CHICAGO, September 27, 2013 — The Illinois Supreme Court is considering whether to hear a case concerning whether the state has the right to enforce parenthood on an unwilling participant. At first glance, it seems an easy call. The government should have no say in the matter; it is a personal decision.
The case of Szafranski v. Dunston, however, is not simply about a woman who wants children and an ex-boyfriend who doesn’t. It is also about the three frozen embryos they created while they were still together.
Jacob Szafranski and Karla Dunston had worked together for nine years when their relationship took a turn toward romance. Five months into the relationship, Dunston received the devastating diagnosis of non-Hodgkin’s lymphoma. As she braced herself for the fight for her life, she was also told that her treatments would likely destroy her fertility. She asked Szafranski if he would donate sperm to be combined with her eggs so that she could one day have a biological child. One week after Dunston’s diagnosis, the couple began the process that ultimately created three pre-embryos, which were cryopreserved while Dunston underwent chemotherapy.

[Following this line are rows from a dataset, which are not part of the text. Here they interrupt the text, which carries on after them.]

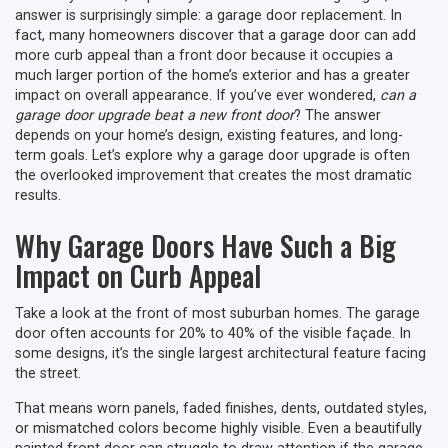
answer is surprisingly simple: a garage door replacement. In
fact, many homeowners discover that a garage door can add
more curb appeal than a front door because it occupies a
much larger portion of the home’s exterior and has a greater
impact on overall appearance. If you’ve ever wondered,
can a
garage door upgrade beat a new front door
? The answer
depends on your home’s design, existing features, and long-
term goals. Let’s explore why a garage door upgrade is often
the overlooked improvement that creates the most dramatic
results.
Why Garage Doors Have Such a Big
Impact on Curb Appeal
Take a look at the front of most suburban homes. The garage
door often accounts for 20% to 40% of the visible façade. In
some designs, it’s the single largest architectural feature facing
the street.
That means worn panels, faded finishes, dents, outdated styles,
or mismatched colors become highly visible. Even a beautifully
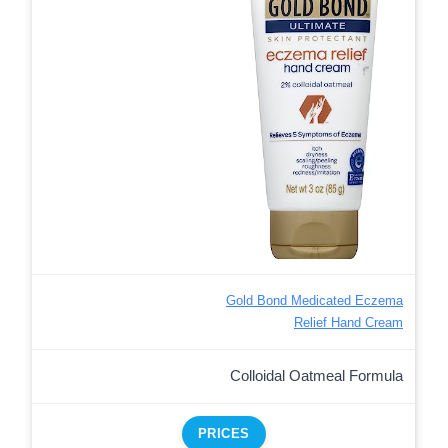
Gold Bond Medicated Eczema
Relief Hand Cream
Colloidal Oatmeal Formula
PRICES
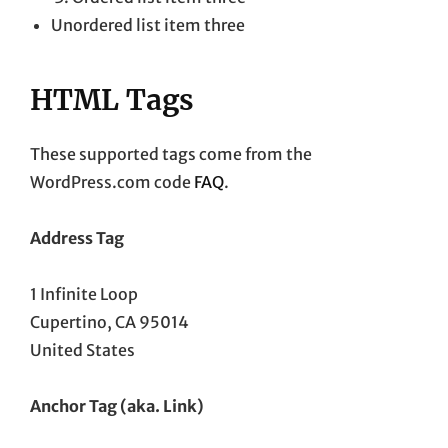
Unordered list item three
HTML Tags
These supported tags come from the
WordPress.com code
FAQ
.
Address Tag
1 Infinite Loop
Cupertino, CA 95014
United States
Anchor Tag (aka. Link)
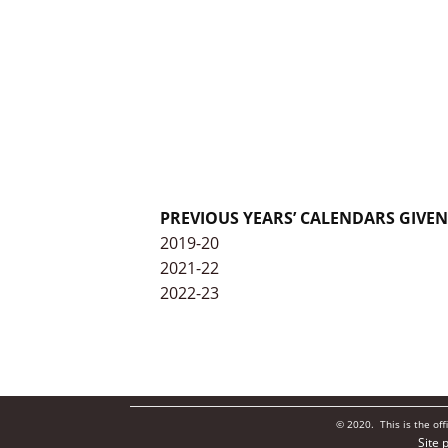
PREVIOUS YEARS’ CALENDARS GIVE
2019-20
2021-22
2022-23
© 2020. This is the of
Site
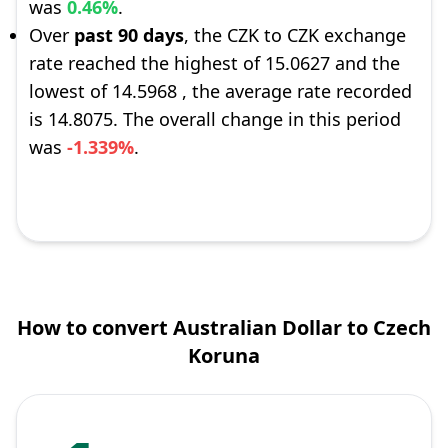
was
0.46%
.
Over
past 90 days
, the CZK to CZK exchange
rate reached the highest of 15.0627 and the
lowest of 14.5968 , the average rate recorded
is 14.8075. The overall change in this period
was
-1.339%
.
How to convert Australian Dollar to Czech
Koruna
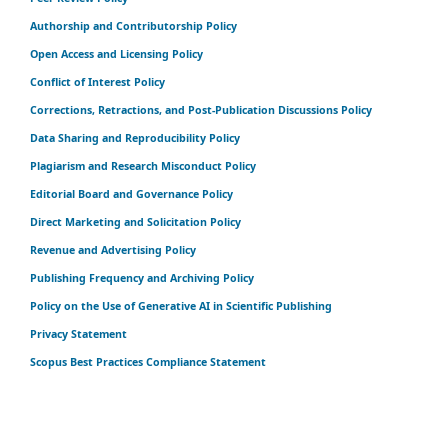
Authorship and Contributorship Policy
Open Access and Licensing Policy
Conflict of Interest Policy
Corrections, Retractions, and Post-Publication Discussions Policy
Data Sharing and Reproducibility Policy
Plagiarism and Research Misconduct Policy
Editorial Board and Governance Policy
Direct Marketing and Solicitation Policy
Revenue and Advertising Policy
Publishing Frequency and Archiving Policy
Policy on the Use of Generative AI in Scientific Publishing
Privacy Statement
Scopus Best Practices Compliance Statement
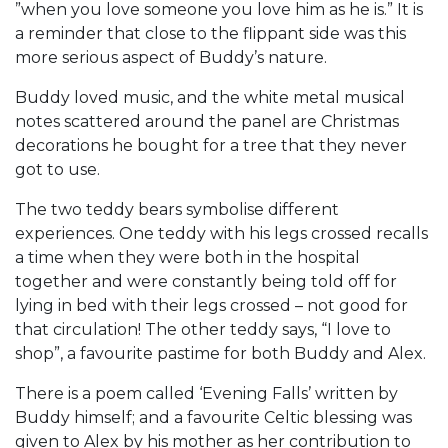
”when you love someone you love him as he is.” It is
a reminder that close to the flippant side was this
more serious aspect of Buddy’s nature.
Buddy loved music, and the white metal musical
notes scattered around the panel are Christmas
decorations he bought for a tree that they never
got to use.
The two teddy bears symbolise different
experiences. One teddy with his legs crossed recalls
a time when they were both in the hospital
together and were constantly being told off for
lying in bed with their legs crossed – not good for
that circulation! The other teddy says, “I love to
shop”, a favourite pastime for both Buddy and Alex.
There is a poem called ‘Evening Falls’ written by
Buddy himself; and a favourite Celtic blessing was
given to Alex by his mother as her contribution to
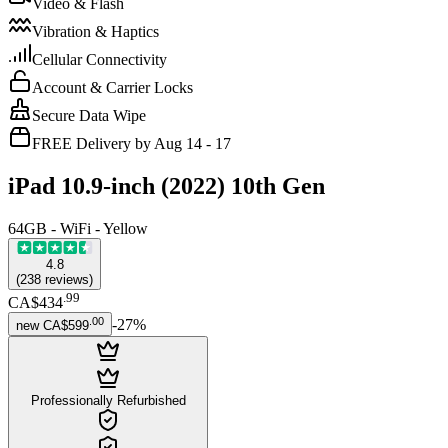
Video & Flash
Vibration & Haptics
Cellular Connectivity
Account & Carrier Locks
Secure Data Wipe
FREE Delivery by Aug 14 - 17
iPad 10.9-inch (2022) 10th Gen
64GB - WiFi - Yellow
4.8
(
238
reviews
)
.
99
CA$434
.
00
-
27
%
new
CA$599
Professionally Refurbished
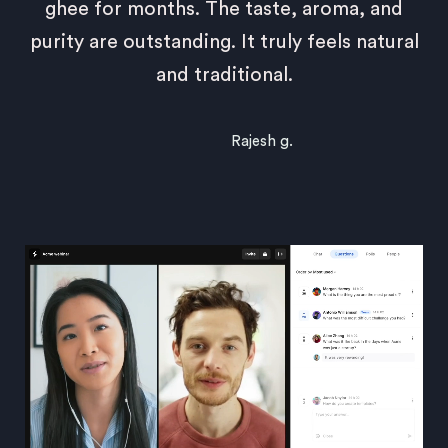
ghee for months. The taste, aroma, and
purity are outstanding. It truly feels natural
and traditional.
Rajesh g.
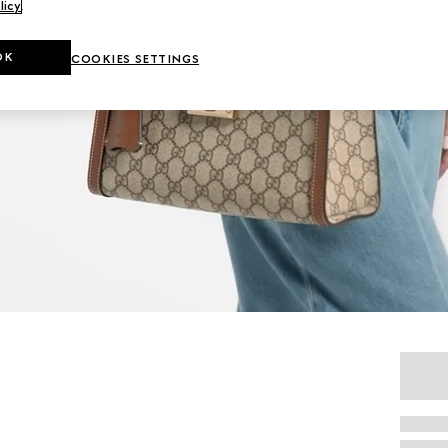
licy
.
OK
COOKIES SETTINGS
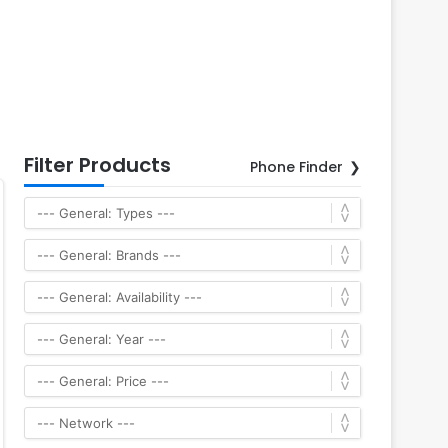
Filter Products
Phone Finder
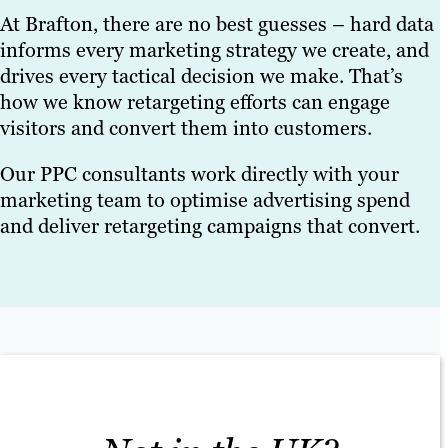
At Brafton, there are no best guesses – hard data
informs every marketing strategy we create, and
drives every tactical decision we make. That’s
how we know retargeting efforts can engage
visitors and convert them into customers.
Our PPC consultants work directly with your
marketing team to optimise advertising spend
and deliver retargeting campaigns that convert.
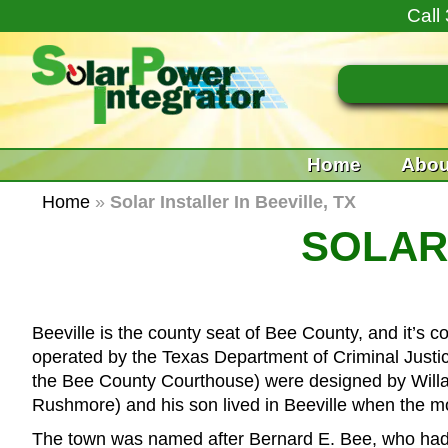
Call
Home
Abou
Home
»
Solar Installer In Beeville, TX
SOLAR 
Beeville is the county seat of Bee County, and it’s c
operated by the Texas Department of Criminal Justice
the Bee County Courthouse) were designed by Willa
Rushmore) and his son lived in Beeville when the 
The town was named after Bernard E. Bee, who had se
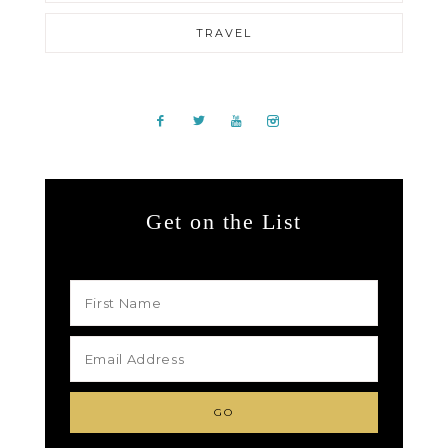
TRAVEL
Get on the List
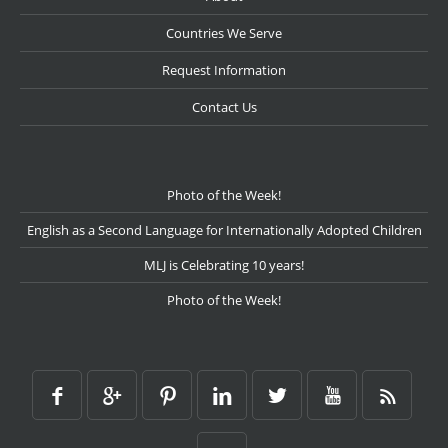
Countries We Serve
Request Information
Contact Us
Photo of the Week!
English as a Second Language for Internationally Adopted Children
MLJ is Celebrating 10 years!
Photo of the Week!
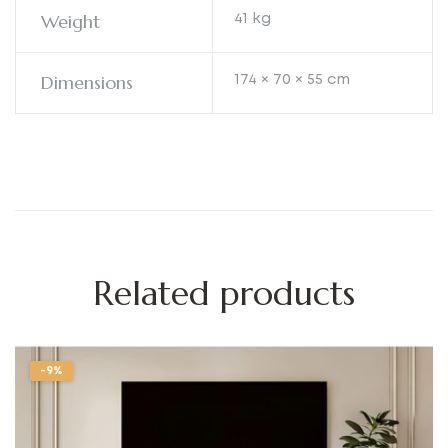
Weight
41 kg
Dimensions
174 × 70 × 55 cm
Related products
-9%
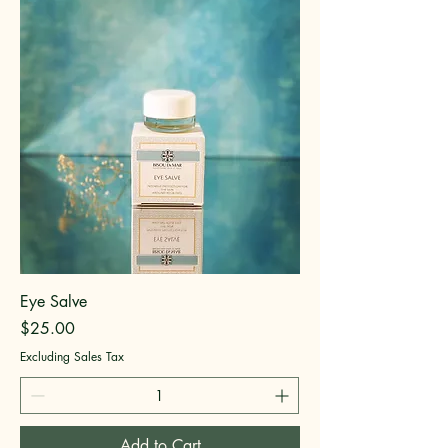
Eye Salve
Price
$25.00
Excluding Sales Tax
Add to Cart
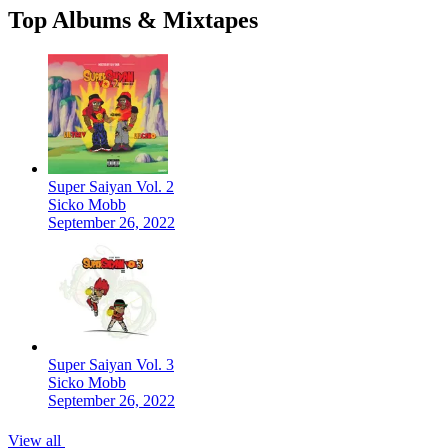
Top Albums & Mixtapes
Super Saiyan Vol. 2
Sicko Mobb
September 26, 2022
Super Saiyan Vol. 3
Sicko Mobb
September 26, 2022
View all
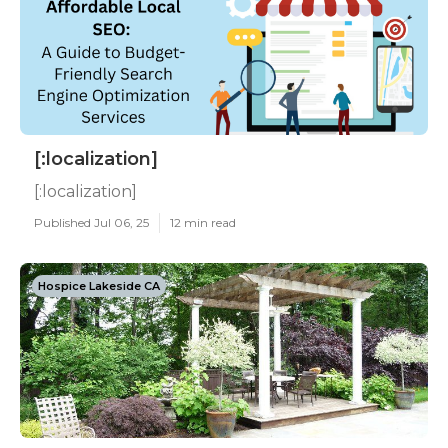
[:localization]
[:localization]
Published Jul 06, 25
12 min read
Hospice Lakeside CA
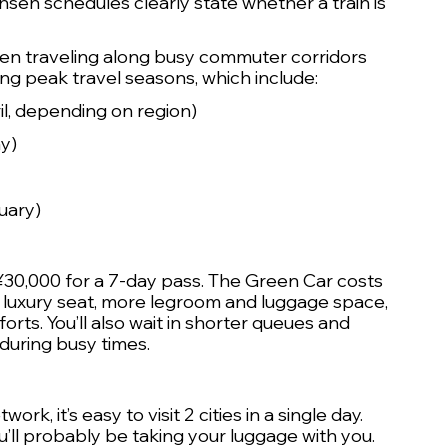
nsen schedules clearly state whether a train is 
en traveling along busy commuter corridors 
ng peak travel seasons, which include:
l, depending on region)
y) 
uary)
 ¥30,000 for a 7-day pass. The Green Car costs 
 luxury seat, more legroom and luggage space, 
ts. You’ll also wait in shorter queues and 
during busy times.
k, it’s easy to visit 2 cities in a single day. 
you’ll probably be taking your luggage with you.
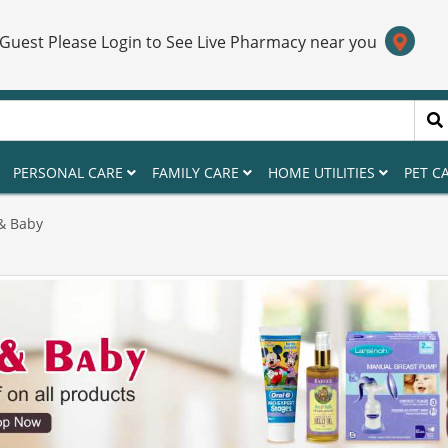
 Guest Please Login to See Live Pharmacy near you
PERSONAL CARE
FAMILY CARE
HOME UTILITIES
PET C
& Baby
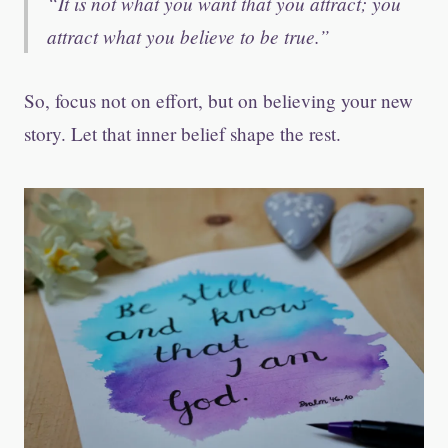
It is not what you want that you attract; you
attract what you believe to be true.
So, focus not on effort, but on believing your new
story. Let that inner belief shape the rest.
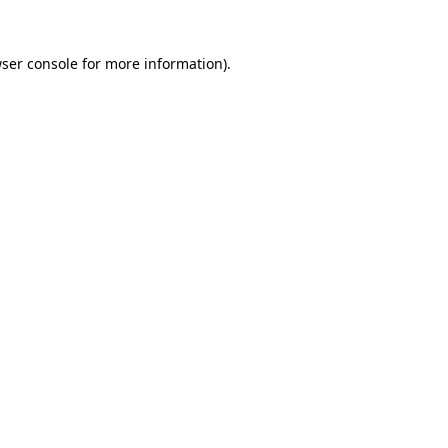
ser console
for more information).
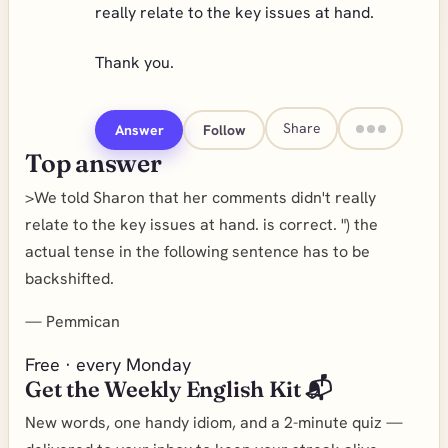
really relate to the key issues at hand.
Thank you.
Share
Answer
Follow
Top answer
>We told Sharon that her comments didn't really
relate to the key issues at hand. is correct. ") the
actual tense in the following sentence has to be
backshifted.
—
Pemmican
Free · every Monday
Get the Weekly English Kit 📬
New words, one handy idiom, and a 2-minute quiz —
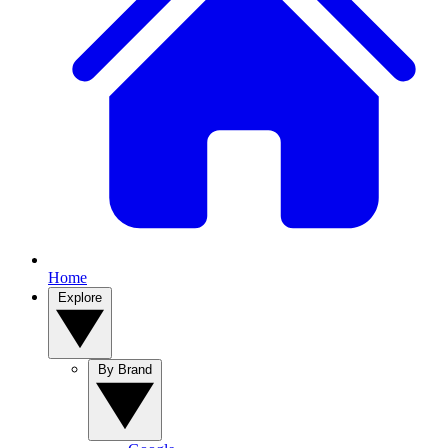
Home
Explore
By Brand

About a month later, Szafranski sent Dunston a text message ending their relationship.
A little over a year after the relationship ended, Dunston, now cancer-free, was informed that Szafranski had filed a lawsuit to prevent her from using the frozen embryos to preserve his right to “not forcibly father a child against his will.” (Szafranski v. Dunston, 2013 IL App [1st] 122975.) While Dunston had responded well to her cancer treatment, she did indeed lose her fertility. The embryos are her only chance to have a biological child.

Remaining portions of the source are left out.